Can a trustee of a managed investment trust which makes a fund payment under Subdivision 12-H of Schedule 1 to the Taxation Administration Act 1953 (TAA) to a resident of Japan, reduce the withholding rate from 22.5% prescribed by that Subdivision to 15% because of Article 10 of Schedule 6 to the International Tax Agreements Act 1953 (Japanese Convention)?

Decision

No, the trustee of a managed investment trust cannot reduce the withholding rate from 22.5% to 15% because of Article 10 of the Japanese Convention because withholding at 22.5% does not conflict with Australia's obligations under the Japanese Convention.

Facts

MIT is a managed investment trust as defined in section 12-400 of Schedule 1 to the TAA in relation to its first income year starting on or after 1 July 2008.

MIT carries on a business consisting of investment in real property for the main purpose of deriving rent.

A resident of Japan (the investor) invests in MIT. The investor provides an address in Japan to the trustee of MIT, which the trustee keeps in its records.

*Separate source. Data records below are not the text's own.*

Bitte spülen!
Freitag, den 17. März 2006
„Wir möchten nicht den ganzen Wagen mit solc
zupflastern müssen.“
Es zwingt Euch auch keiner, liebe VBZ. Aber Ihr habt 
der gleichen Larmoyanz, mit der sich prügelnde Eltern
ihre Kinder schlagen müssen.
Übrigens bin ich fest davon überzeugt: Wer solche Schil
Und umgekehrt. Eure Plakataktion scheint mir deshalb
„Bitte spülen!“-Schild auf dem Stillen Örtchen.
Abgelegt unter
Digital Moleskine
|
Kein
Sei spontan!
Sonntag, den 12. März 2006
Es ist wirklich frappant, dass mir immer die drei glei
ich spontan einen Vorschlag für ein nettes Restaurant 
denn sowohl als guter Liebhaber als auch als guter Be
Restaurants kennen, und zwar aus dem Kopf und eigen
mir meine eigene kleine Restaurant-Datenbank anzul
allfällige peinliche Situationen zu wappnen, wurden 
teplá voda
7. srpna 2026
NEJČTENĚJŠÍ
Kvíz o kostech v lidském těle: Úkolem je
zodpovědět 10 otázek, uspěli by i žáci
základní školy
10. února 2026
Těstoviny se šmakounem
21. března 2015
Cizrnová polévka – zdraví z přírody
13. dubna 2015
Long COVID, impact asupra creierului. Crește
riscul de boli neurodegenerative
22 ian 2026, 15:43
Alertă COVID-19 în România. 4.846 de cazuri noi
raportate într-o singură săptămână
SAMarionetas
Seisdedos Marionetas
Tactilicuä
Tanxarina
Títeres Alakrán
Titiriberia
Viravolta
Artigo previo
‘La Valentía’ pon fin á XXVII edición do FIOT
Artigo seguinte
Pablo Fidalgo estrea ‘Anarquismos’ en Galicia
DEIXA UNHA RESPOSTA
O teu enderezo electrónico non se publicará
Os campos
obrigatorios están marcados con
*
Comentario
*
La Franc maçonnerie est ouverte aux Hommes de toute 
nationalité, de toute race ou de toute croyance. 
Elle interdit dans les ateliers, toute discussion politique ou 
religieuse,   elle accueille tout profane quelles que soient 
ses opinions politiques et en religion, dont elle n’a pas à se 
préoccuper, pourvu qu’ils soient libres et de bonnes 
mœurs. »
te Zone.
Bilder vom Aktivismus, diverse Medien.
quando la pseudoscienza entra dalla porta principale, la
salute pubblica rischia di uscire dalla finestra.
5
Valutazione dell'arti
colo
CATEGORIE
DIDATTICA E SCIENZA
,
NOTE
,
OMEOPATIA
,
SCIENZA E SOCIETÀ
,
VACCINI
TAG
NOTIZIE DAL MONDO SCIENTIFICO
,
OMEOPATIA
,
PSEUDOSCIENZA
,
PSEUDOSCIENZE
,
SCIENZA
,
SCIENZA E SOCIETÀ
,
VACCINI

The trustee of MIT makes a fund payment as defined in subsection 12-405(1) of Schedule 1 to the TAA to the investor in relation to the first income year starting on or after 1 July 2008. The distribution is made on or after 1 January 2009. The investor beneficially owns the distribution.

Reasons for Decision

Subdivision 12-H of Schedule 1 to the TAA governs the withholding obligations of the trustee of a managed investment trust that makes a distribution to outside of Australia.

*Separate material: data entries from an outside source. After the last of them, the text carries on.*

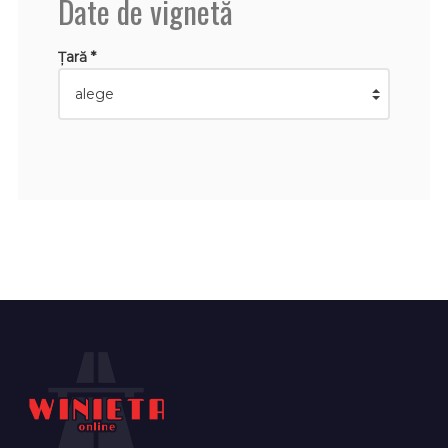
Date de vignetă
Țară *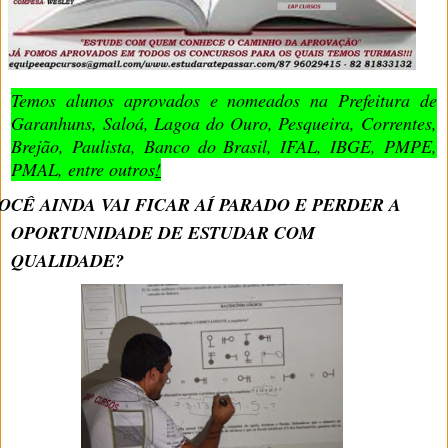
Temos alunos aprovados e nomeados na Prefeitura de
Garanhuns, Saloá, Lagoa do Ouro, Pesqueira, Correntes,
Brejão, Paulista, Banco do Brasil, IFAL, IBGE, PMPE,
PMAL, entre outros
!
OCÊ AINDA VAI FICAR AÍ PARADO E PERDER A
OPORTUNIDADE DE ESTUDAR COM
QUALIDADE?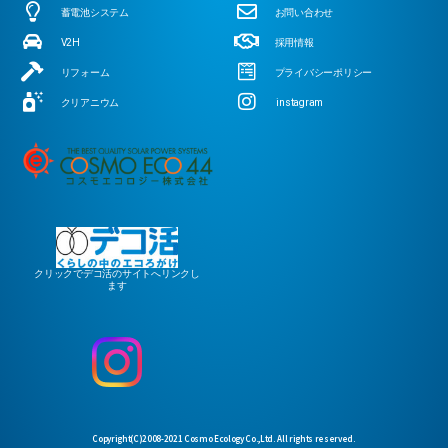
蓄電池システム
お問い合わせ
V2H
採用情報
リフォーム
プライバシーポリシー
クリアニウム
instagram
クリックでデコ活のサイトへリンクし
ます
Copyright(C)2008-2021 Cosmo Ecology Co.,Ltd. All rights reserved.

Subsection 12-385(1) of Schedule 1 to the TAA provides that a trustee of a trust that is a managed investment trust in relation to an income year that makes a fund payment in relation to that income year to an entity covered by section 12-410 of Schedule 1 to the TAA must withhold an amount from the payment.

The trustee of MIT will have to withhold if the investor is an entity covered by section 12-410 of Schedule 1 to the TAA.

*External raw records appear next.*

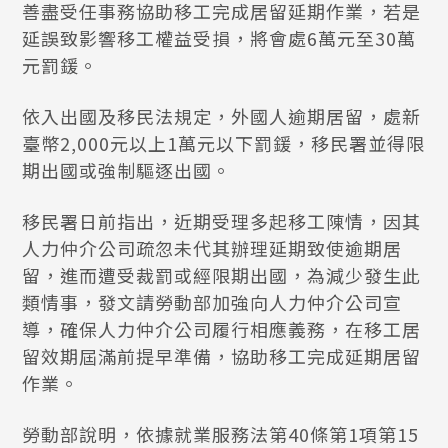
善盡受任事務協助移工完成居留延期作業，若是
延誤致影響移工權益受損，將會處6萬元至30萬
元罰鍰。
依入出國及移民法規定，外國人逾期居留，處新
臺幣2,000元以上1萬元以下罰鍰，移民署並得限
期出國或強制驅逐出國。
移民署日前指出，近期受理多起移工陳情，因其
人力仲介公司疏忽未代其辦理延期致使逾期居
留，進而遭受裁罰或經限期出國，為減少發生此
類情事，發文請勞動部加強向人力仲介公司宣
導，確保人力仲介公司履行相應義務，在移工居
留效期屆滿前提早準備，協助移工完成延期居留
作業。
勞動部說明，依據就業服務法第40條第1項第15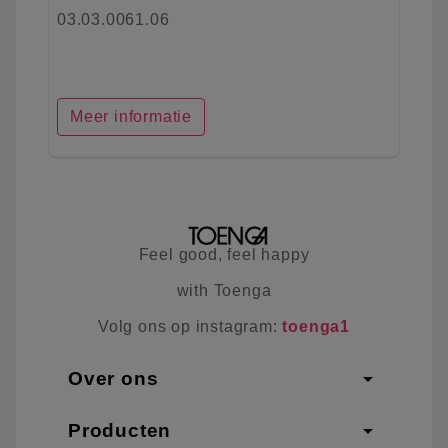
03.03.0061.06
Meer informatie
Feel good, feel happy
with Toenga
Volg ons op instagram:
toenga1
arrow_drop_down
Over ons
arrow_drop_down
Producten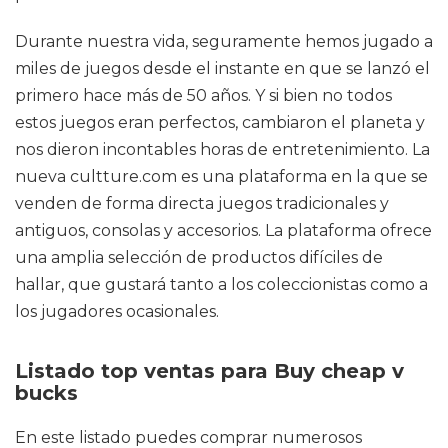
Durante nuestra vida, seguramente hemos jugado a
miles de juegos desde el instante en que se lanzó el
primero hace más de 50 años. Y si bien no todos
estos juegos eran perfectos, cambiaron el planeta y
nos dieron incontables horas de entretenimiento. La
nueva cultture.com es una plataforma en la que se
venden de forma directa juegos tradicionales y
antiguos, consolas y accesorios. La plataforma ofrece
una amplia selección de productos difíciles de
hallar, que gustará tanto a los coleccionistas como a
los jugadores ocasionales.
Listado top ventas para Buy cheap v
bucks
En este listado puedes comprar numerosos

An entity (the recipient) is covered by subsection 12-410(1) of Schedule 1 to the TAA if, according to any record that is in the payer's possession, or is kept or maintained on the payer's behalf, the recipient has an address outside Australia; or if the payer is authorised to make the payment to a place outside Australia. The investor has provided an address in Japan to the trustee of MIT.

As the trustee of MIT is making a fund payment to the investor who is an entity covered by section 12-410 of Schedule 1 to the TAA, the trustee must withhold an amount from the payment.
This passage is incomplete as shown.